核心概念
SAMMO is a general framework for efficiently optimizing the structure and content of metaprompt programs to improve their performance on downstream tasks.
摘要
The paper introduces SAMMO, a framework for optimizing the performance of metaprompt programs. Metaprompts are complex, structured objects that combine static instructions with dynamic input data to generate desired outputs from large language models (LLMs).
The key insights are:
- Metaprompts can be represented as dynamic function graphs, where each node computes a new value based on its children, input data, and node-specific parameters.
- SAMMO employs a rich set of mutation operators that can modify the structure, content, and parameters of these metaprompt graphs.

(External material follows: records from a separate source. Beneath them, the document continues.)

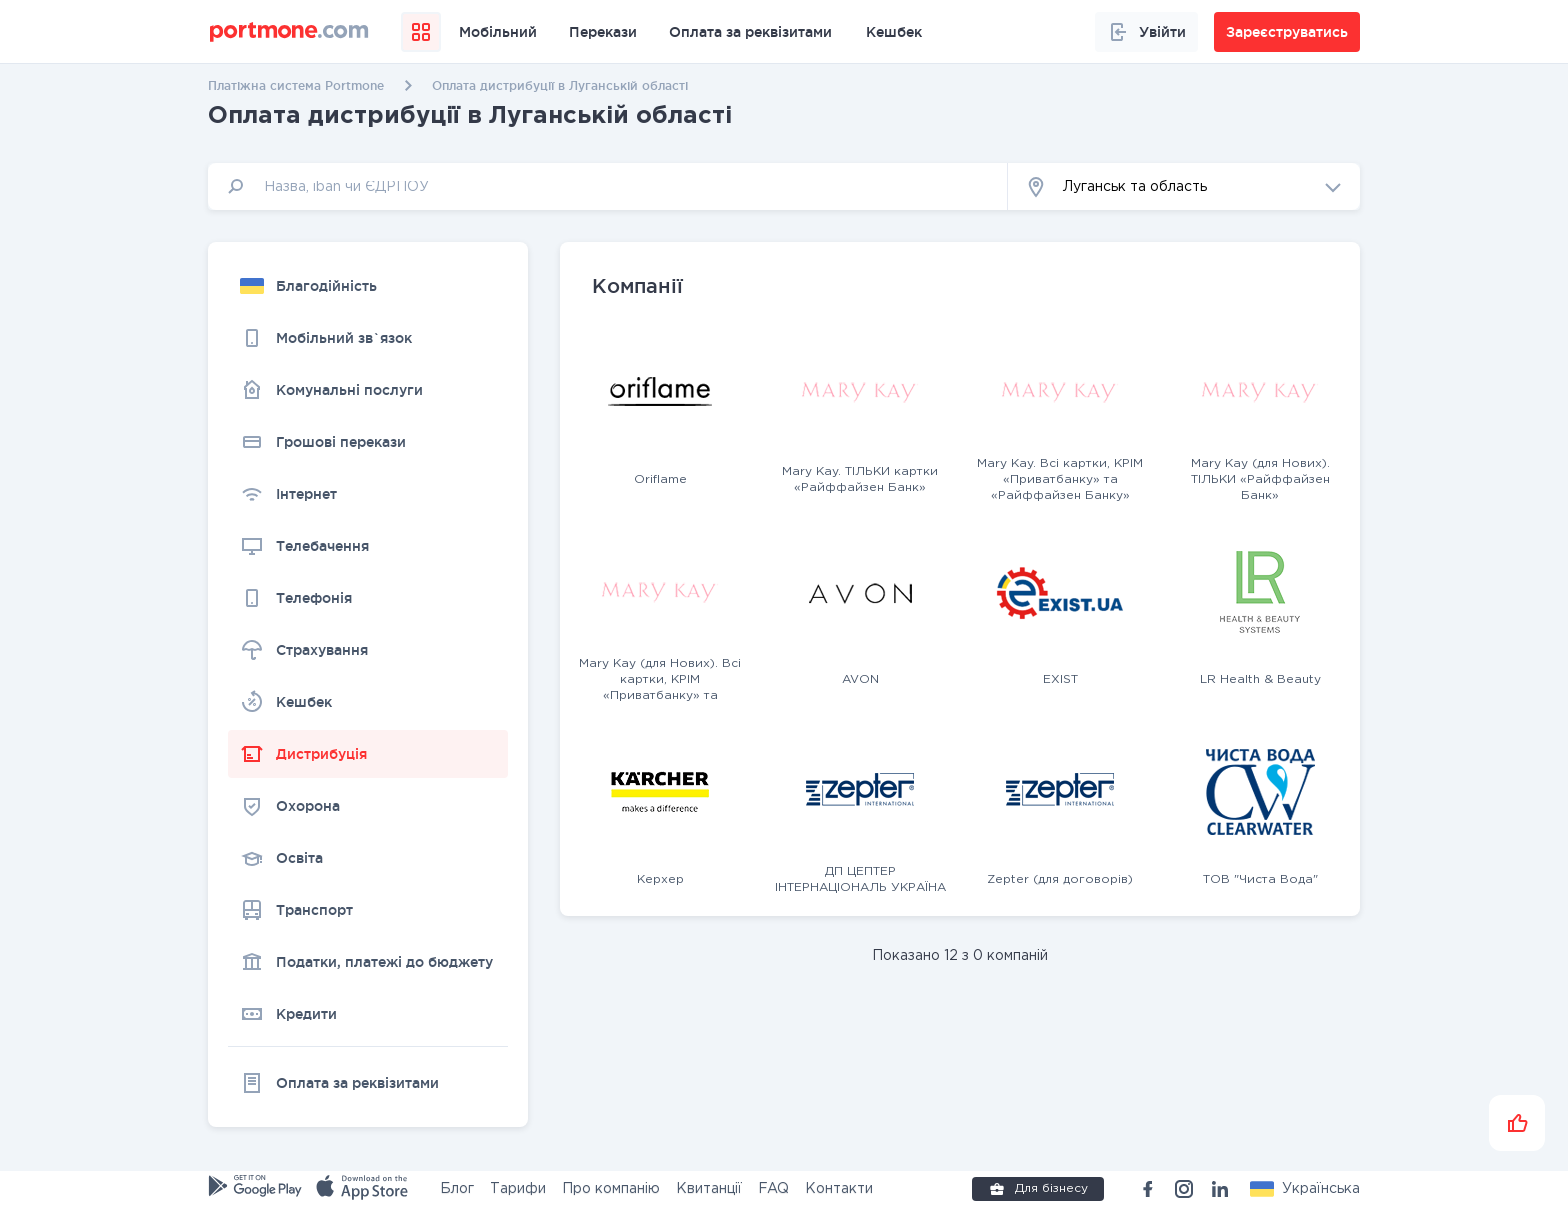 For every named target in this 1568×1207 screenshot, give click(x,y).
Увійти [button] (1146, 32)
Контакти (839, 1189)
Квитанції (709, 1189)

- SAMMO uses search algorithms like beam search and evolutionary strategies to efficiently explore the space of possible metaprompt programs and find optimized versions.
The paper demonstrates the effectiveness of SAMMO in three use cases:
- Instruction tuning: SAMMO outperforms prior methods in improving the accuracy of task instructions across different LLMs.
- Retrieval-augmented generation: SAMMO yields substantial gains in semantic parsing accuracy with only a few dozen candidate evaluations.
- Prompt compression: SAMMO achieves high compression rates while maintaining accuracy, outperforming baselines.
The results show that SAMMO is a powerful and general framework for optimizing complex metaprompt programs, and that prompt optimization needs to be done separately for each LLM due to weak correlation in performance across models.
統計資料
The state in Brazil with a name meaning thick grass or dense woods contains 3 main ecosystems.
The youngest Luge Champion listed competed in the Olympics for one year.
The couple that danced to a song from a 2005 crime-comedy was given a result.
引述
"SAMMO represents metaprompts as dynamic function graphs, and employs a set of mutation operators to alter the structure and content of metaprompts."
"SAMMO yields substantial gains in semantic parsing accuracy with only a few dozen candidate evaluations."
"Prompt optimization needs to be done separately for each LLM due to weak correlation in performance across models."